> **YOUR OBJECTIVE**
Please keep to the lines below from the one with "苏ICP备2024143741号 (561, 2177)" through the one with "Communion Gifts - First", and restate them word for word, ends included.

+++++

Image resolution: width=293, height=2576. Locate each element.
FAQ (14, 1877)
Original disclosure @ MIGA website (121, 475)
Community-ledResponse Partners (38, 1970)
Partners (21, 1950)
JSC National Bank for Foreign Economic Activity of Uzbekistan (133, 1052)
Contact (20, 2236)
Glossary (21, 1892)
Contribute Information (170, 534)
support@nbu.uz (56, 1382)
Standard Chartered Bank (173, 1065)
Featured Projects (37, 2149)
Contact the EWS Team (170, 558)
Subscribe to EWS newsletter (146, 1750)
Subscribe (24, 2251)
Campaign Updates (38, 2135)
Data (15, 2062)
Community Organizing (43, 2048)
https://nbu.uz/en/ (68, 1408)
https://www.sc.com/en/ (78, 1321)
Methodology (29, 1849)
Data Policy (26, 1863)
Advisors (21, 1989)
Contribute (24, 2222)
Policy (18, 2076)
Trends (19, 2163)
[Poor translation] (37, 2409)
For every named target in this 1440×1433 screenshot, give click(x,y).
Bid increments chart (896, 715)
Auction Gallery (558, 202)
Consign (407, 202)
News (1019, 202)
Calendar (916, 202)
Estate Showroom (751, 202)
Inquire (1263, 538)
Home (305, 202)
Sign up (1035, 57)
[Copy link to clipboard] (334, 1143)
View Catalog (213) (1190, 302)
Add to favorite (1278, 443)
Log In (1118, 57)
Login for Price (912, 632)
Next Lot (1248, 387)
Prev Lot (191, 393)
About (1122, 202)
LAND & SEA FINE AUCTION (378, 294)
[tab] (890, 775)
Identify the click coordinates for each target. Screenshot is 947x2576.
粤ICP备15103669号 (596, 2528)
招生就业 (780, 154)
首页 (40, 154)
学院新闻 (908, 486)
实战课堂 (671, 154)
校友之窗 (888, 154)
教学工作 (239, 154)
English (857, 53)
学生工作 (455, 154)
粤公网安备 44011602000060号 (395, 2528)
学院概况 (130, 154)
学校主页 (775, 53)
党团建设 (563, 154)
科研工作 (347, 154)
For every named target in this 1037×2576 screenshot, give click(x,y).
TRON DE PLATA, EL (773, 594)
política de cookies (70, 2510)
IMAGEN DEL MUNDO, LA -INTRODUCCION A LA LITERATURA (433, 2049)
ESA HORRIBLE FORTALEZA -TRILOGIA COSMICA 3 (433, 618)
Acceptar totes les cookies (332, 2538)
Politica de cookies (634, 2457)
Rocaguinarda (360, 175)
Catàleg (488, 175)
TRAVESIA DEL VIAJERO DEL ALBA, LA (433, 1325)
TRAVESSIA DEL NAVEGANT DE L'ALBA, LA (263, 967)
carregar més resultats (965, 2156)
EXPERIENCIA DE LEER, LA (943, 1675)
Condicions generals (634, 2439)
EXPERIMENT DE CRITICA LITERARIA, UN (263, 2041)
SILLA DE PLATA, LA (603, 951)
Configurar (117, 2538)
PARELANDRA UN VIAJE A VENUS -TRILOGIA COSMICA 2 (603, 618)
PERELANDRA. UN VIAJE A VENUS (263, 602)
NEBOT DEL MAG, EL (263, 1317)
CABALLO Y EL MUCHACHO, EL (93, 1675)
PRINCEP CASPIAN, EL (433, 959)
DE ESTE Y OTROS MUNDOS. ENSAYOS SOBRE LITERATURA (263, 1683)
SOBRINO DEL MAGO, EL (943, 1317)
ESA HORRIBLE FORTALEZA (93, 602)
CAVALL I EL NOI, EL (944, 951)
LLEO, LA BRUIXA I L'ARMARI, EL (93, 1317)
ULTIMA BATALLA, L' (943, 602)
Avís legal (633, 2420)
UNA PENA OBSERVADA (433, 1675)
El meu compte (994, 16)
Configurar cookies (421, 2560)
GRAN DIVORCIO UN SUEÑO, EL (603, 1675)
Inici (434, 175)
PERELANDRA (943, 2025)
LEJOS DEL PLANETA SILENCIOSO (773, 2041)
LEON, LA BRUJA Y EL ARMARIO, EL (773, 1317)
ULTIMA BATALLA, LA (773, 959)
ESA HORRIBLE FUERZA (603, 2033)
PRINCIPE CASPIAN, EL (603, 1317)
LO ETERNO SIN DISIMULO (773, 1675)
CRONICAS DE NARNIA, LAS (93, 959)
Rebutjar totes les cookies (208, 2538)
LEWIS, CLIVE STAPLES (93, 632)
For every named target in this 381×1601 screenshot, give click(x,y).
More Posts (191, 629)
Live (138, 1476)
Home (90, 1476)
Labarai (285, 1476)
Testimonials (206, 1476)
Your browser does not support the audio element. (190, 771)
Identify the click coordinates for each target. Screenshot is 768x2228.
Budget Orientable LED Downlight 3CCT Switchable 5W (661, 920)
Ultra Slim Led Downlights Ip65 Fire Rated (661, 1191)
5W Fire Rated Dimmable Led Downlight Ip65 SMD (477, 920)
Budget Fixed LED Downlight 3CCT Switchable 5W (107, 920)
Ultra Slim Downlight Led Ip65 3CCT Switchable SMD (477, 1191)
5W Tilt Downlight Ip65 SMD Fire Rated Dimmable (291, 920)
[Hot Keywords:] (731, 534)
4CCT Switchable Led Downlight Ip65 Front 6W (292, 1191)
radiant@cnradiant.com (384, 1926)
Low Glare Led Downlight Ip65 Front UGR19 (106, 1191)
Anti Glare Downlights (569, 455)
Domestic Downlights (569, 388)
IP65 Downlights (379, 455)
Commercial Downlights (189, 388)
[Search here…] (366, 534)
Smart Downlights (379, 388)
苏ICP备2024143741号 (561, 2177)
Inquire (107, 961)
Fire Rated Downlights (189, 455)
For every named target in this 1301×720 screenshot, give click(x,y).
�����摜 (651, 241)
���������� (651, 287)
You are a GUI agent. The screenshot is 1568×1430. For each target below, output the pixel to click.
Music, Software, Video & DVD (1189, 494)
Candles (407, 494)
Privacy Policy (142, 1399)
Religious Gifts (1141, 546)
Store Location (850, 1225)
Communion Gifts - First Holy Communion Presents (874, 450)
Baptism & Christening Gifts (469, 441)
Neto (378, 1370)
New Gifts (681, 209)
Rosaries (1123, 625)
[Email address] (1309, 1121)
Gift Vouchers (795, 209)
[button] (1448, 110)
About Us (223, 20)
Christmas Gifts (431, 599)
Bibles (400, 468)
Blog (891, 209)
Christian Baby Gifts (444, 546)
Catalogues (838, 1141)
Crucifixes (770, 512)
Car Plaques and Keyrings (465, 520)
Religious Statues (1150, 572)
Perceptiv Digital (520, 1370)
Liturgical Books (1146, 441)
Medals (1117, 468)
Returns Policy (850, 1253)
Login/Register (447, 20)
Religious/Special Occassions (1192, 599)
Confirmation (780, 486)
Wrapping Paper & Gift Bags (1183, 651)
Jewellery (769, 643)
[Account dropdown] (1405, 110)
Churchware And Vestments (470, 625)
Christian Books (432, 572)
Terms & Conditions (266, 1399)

+++++

> **ANSWER TO THE PROBLEM**
苏ICP备2024143741号 (561, 2177)
Inquire (107, 961)
Fire Rated Downlights (189, 455)
For every named target in this 1301×720 screenshot, give click(x,y).
�����摜 (651, 241)
���������� (651, 287)
You are a GUI agent. The screenshot is 1568×1430. For each target below, output the pixel to click.
Music, Software, Video & DVD (1189, 494)
Candles (407, 494)
Privacy Policy (142, 1399)
Religious Gifts (1141, 546)
Store Location (850, 1225)
Communion Gifts - First Holy Communion Presents (874, 450)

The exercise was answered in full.